[[ Data to examine, beginning ]]

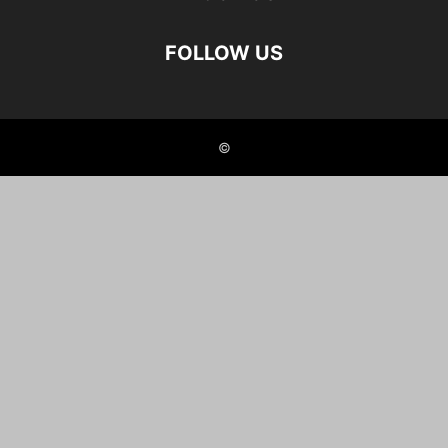
FOLLOW US
©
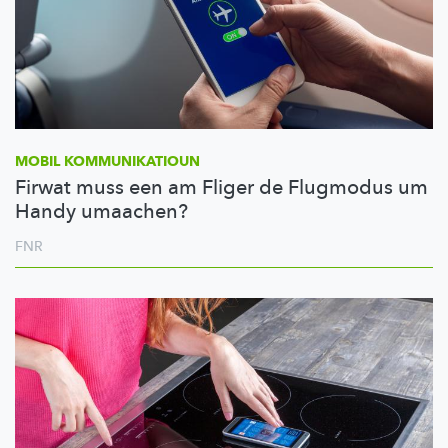
MOBIL
KOMMUNIKATIOUN
Firwat muss een am Fliger de Flugmodus um
Handy umaachen?
FNR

[[ Data to examine, end ]]

What to produce | Write the records above out again exactly, with no pictures in your copy.

Written reply |
FOLLOW US
©
MOBIL
KOMMUNIKATIOUN
Firwat muss een am Fliger de Flugmodus um
Handy umaachen?
FNR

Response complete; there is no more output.